══ Provided entries ══

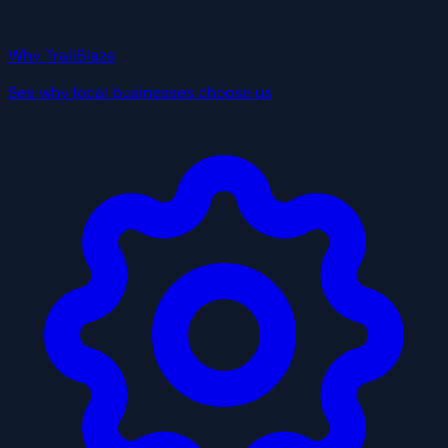
Why TrailBlaze
See why local businesses choose us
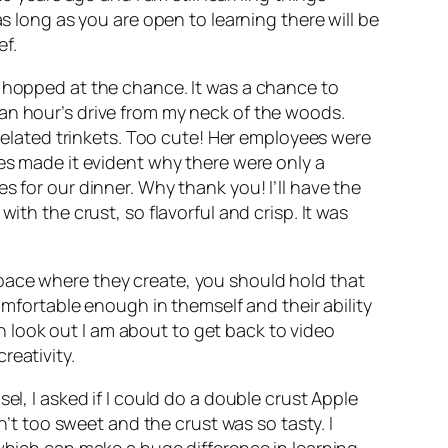
s long as you are open to learning there will be
ef.
I hopped at the chance. It was a chance to
an hour’s drive from my neck of the woods.
 related trinkets. Too cute! Her employees were
ies made it evident why there were only a
s for our dinner. Why thank you! I’ll have the
ith the crust, so flavorful and crisp. It was
pace where they create, you should hold that
comfortable enough in themself and their ability
 on look out I am about to get back to video
reativity.
el, I asked if I could do a double crust Apple
n’t too sweet and the crust was so tasty. I
which can make a huge difference in learning.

═══

_Task to carry out_
Copy each line of the data that includes the word "there".

_Expected answer_
s long as you are open to learning there will be
ies made it evident why there were only a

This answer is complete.